Technically, GRR leverages a client-server architecture to enable remote live forensics. The client agent collects and sends data to the server, which can then be analyzed by incident responders. This setup allows for fast and scalable forensic investigations, enabling analysts to quickly triage attacks and perform remote analysis. The system supports output plugins to send hunt results to external systems like BigQuery or Splunk, facilitating integrated data analysis.
Operationally, GRR is designed to scale, with known deployments managing up to 30,000 machines. However, it has minimal built-in controls for user authentication, multi-party authorization, and privacy, which may require additional integration with internal infrastructure for comprehensive security and privacy measures. The infrastructure for running and monitoring GRR is expected to be supplemented by external tools such as SCCM, Puppet, and Nagios, as GRR itself does not invest heavily in built-in service or performance monitoring.

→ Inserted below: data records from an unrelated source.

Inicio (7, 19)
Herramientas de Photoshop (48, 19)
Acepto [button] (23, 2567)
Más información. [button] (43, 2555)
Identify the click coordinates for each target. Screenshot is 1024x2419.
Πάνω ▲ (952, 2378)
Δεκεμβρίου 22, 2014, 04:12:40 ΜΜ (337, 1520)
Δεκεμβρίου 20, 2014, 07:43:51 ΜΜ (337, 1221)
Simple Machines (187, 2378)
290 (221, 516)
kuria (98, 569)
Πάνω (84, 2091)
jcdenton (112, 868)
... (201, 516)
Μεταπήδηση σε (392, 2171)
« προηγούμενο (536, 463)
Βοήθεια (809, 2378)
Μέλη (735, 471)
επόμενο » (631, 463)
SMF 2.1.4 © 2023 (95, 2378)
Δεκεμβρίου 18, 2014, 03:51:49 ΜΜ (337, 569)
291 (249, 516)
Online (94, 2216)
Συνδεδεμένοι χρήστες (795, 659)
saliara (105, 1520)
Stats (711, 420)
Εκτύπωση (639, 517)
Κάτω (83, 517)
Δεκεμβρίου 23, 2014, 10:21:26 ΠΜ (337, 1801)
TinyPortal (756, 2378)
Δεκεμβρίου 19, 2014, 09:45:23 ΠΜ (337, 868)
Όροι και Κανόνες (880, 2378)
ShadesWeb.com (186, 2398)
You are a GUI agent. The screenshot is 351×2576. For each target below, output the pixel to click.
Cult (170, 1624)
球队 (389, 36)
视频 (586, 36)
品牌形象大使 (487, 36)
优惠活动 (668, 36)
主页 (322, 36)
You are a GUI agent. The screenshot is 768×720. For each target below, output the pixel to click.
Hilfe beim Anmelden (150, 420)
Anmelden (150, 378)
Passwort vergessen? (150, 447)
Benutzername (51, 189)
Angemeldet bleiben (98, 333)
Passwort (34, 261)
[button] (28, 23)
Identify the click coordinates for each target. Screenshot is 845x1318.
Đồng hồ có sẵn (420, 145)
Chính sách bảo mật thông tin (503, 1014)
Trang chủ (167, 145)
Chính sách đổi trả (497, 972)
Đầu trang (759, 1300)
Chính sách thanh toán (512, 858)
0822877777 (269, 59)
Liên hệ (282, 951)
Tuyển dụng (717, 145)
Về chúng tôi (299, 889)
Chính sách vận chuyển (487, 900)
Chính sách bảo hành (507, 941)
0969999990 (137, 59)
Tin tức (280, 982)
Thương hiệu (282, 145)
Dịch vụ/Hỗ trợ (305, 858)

From a technical standpoint, GRR is open-source under the Apache License 2.0 and is actively maintained by a team of full-time and part-time contributors. Deployments can be simplified using Docker and orchestration tools, with a focus on Google Compute Engine (GCE) but also applicable to other cloud platforms like EC2 and Azure. The system exposes various statistics, though only a small subset is displayed in the UI, requiring additional monitoring tools for comprehensive oversight.